During the 1970s, the US banking system stood as an intermediary between oil-exporter surpluses and emerging market borrowers in Latin America and elsewhere. While much praised at the time, 1970s petro-dollar recycling ultimately led to the 1980s debt crisis, which in turn placed enormous strain on money center banks. It is true that this time, a large volume of petro-dollars are again flowing into the United States, but many emerging markets have been running current account surpluses, lending rather than borrowing. Instead, a large chunk of money has effectively been recycled to a developing economy that exists within the United States’ own borders. Over a trillion dollars was channeled into the sub-prime mortgage market, which is comprised of the poorest and least credit worthy borrowers within the united states. The final claimant is different, but in many ways, the mechanism is the same.

— Rogoff and Reinhart: Is the 2007 US Sub-Prime Financial Crisis So Different?

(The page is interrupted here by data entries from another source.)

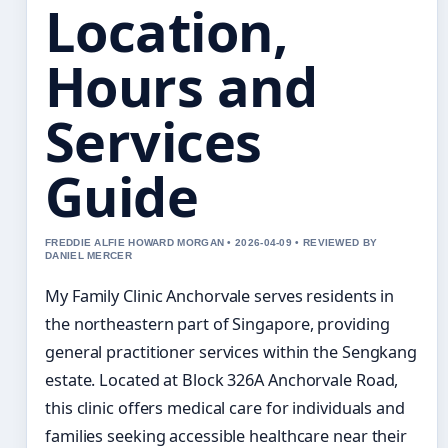
Location,
Hours and
Services
Guide
FREDDIE ALFIE HOWARD MORGAN • 2026-04-09 • REVIEWED BY
DANIEL MERCER
My Family Clinic Anchorvale serves residents in
the northeastern part of Singapore, providing
general practitioner services within the Sengkang
estate. Located at Block 326A Anchorvale Road,
this clinic offers medical care for individuals and
families seeking accessible healthcare near their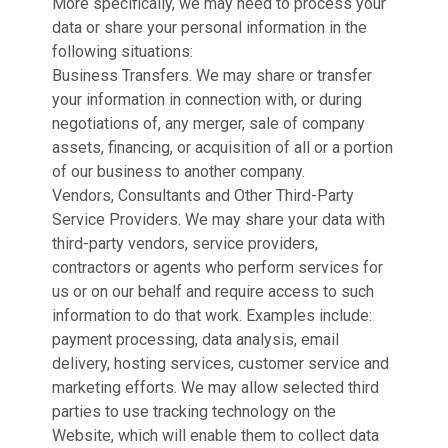
More specifically, we may need to process your
data or share your personal information in the
following situations:
Business Transfers. We may share or transfer
your information in connection with, or during
negotiations of, any merger, sale of company
assets, financing, or acquisition of all or a portion
of our business to another company.
Vendors, Consultants and Other Third-Party
Service Providers. We may share your data with
third-party vendors, service providers,
contractors or agents who perform services for
us or on our behalf and require access to such
information to do that work. Examples include:
payment processing, data analysis, email
delivery, hosting services, customer service and
marketing efforts. We may allow selected third
parties to use tracking technology on the
Website, which will enable them to collect data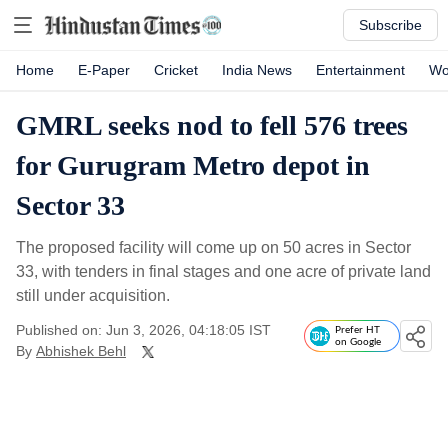
Subscribe
Home
E-Paper
Cricket
India News
Entertainment
Wo
GMRL seeks nod to fell 576 trees
for Gurugram Metro depot in
Sector 33
The proposed facility will come up on 50 acres in Sector
33, with tenders in final stages and one acre of private land
still under acquisition.
Published on: Jun 3, 2026, 04:18:05 IST
Prefer HT
on Google
By
Abhishek Behl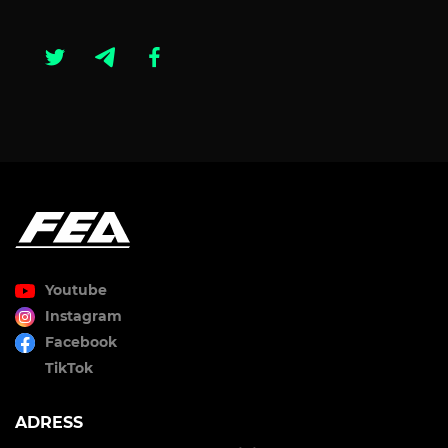
Youtube
Instagram
Facebook
TikTok
ADRESS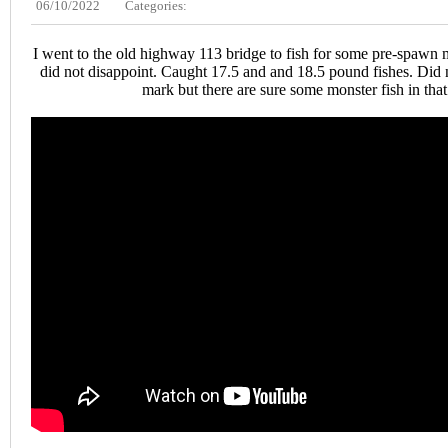
06/10/2022
Categories:
I went to the old highway 113 bridge to fish for some pre-spawn 
did not disappoint. Caught 17.5 and and 18.5 pound fishes. Did 
mark but there are sure some monster fish in that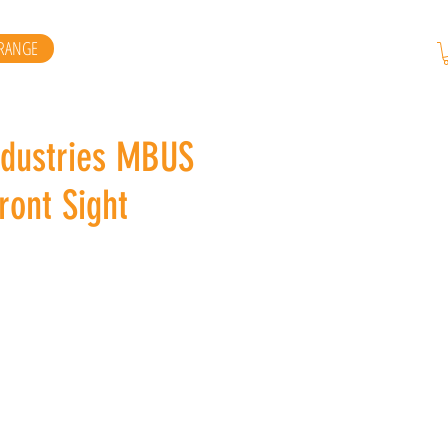
RANGE
ndustries MBUS
ront Sight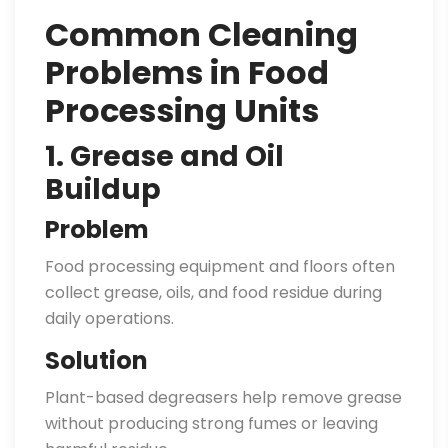
Common Cleaning
Problems in Food
Processing Units
1. Grease and Oil
Buildup
Problem
Food processing equipment and floors often
collect grease, oils, and food residue during
daily operations.
Solution
Plant-based degreasers help remove grease
without producing strong fumes or leaving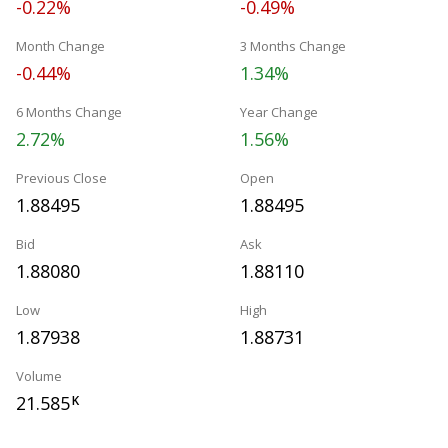
-0.22%
-0.49%
Month Change
3 Months Change
-0.44%
1.34%
6 Months Change
Year Change
2.72%
1.56%
Previous Close
Open
1.88495
1.88495
Bid
Ask
1.88080
1.88110
Low
High
1.87938
1.88731
Volume
21.585
K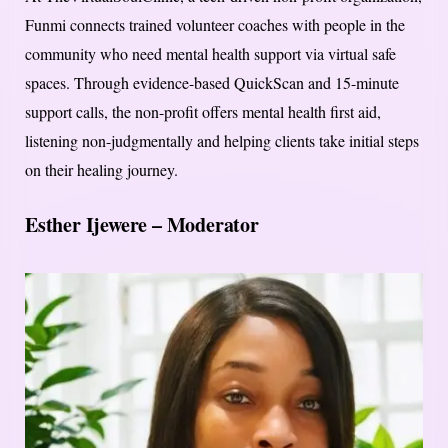
Funmi connects trained volunteer coaches with people in the
community who need mental health support via virtual safe
spaces. Through evidence-based QuickScan and 15-minute
support calls, the non-profit offers mental health first aid,
listening non-judgmentally and helping clients take initial steps
on their healing journey.
Esther Ijewere – Moderator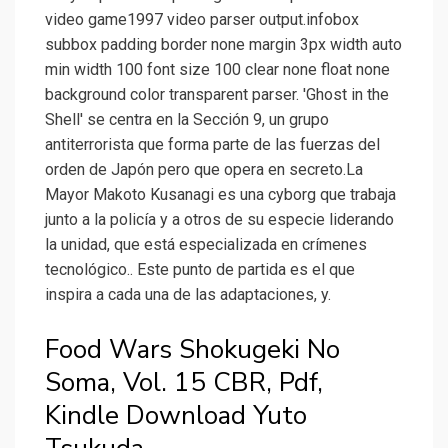
video game1997 video parser output.infobox
subbox padding border none margin 3px width auto
min width 100 font size 100 clear none float none
background color transparent parser. 'Ghost in the
Shell' se centra en la Sección 9, un grupo
antiterrorista que forma parte de las fuerzas del
orden de Japón pero que opera en secreto.La
Mayor Makoto Kusanagi es una cyborg que trabaja
junto a la policía y a otros de su especie liderando
la unidad, que está especializada en crímenes
tecnológico.. Este punto de partida es el que
inspira a cada una de las adaptaciones, y.
Food Wars Shokugeki No
Soma, Vol. 15 CBR, Pdf,
Kindle Download Yuto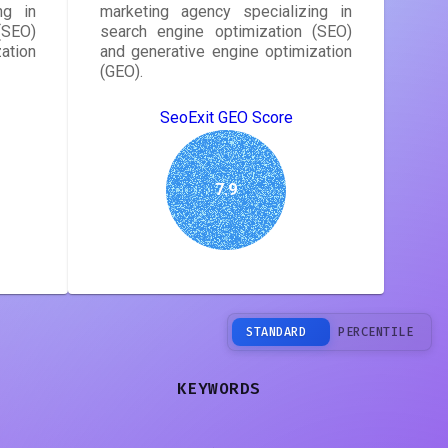
ng in
marketing agency specializing in
(SEO)
search engine optimization (SEO)
ation
and generative engine optimization
(GEO).
SeoExit GEO Score
7.9
STANDARD
PERCENTILE
KEYWORDS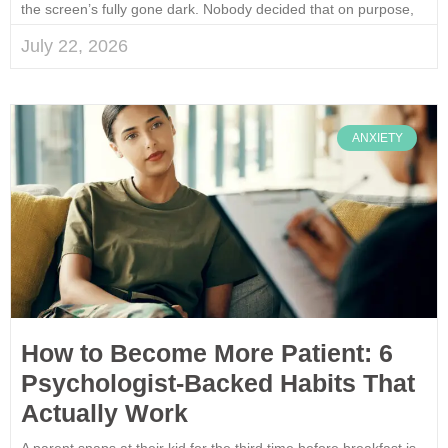
the screen’s fully gone dark. Nobody decided that on purpose,
July 22, 2026
ANXIETY
How to Become More Patient: 6
Psychologist-Backed Habits That
Actually Work
A parent snaps at their kid for the third time before breakfast is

And a potential model for understanding the current crisis through the prism of the Nordic banking crisis and Sweden’s experience

Norges Bank Conference on Banking Crisis Resolution – Theory and Policy, Oslo 16 June 2005

The circumstances, going into the crisis:

  • Deregulation
    • “in early 1984 – the government started a process of swift removal of credit regulations”
  • Monetary & Fiscal Policies – low interest rates, high spending
    • “Real estate growth peaking at ten percent in 1985!”
  • Lending Growth
  • Prudential capital regulation – general erosion in banks’ capital base
  • Supervision
    • “on-site inspections decreased sharply – from 57 in 1980 to 8 in 1987!”

The Banking Crisis

“With the benefit of hindsight, the banking crisis was an “accident waiting to happen”. And sure enough, when the economy was hit by a strong negative shock and a cyclical downturn, loan losses and non-performing loans soared, wiping out the capital of many banks.”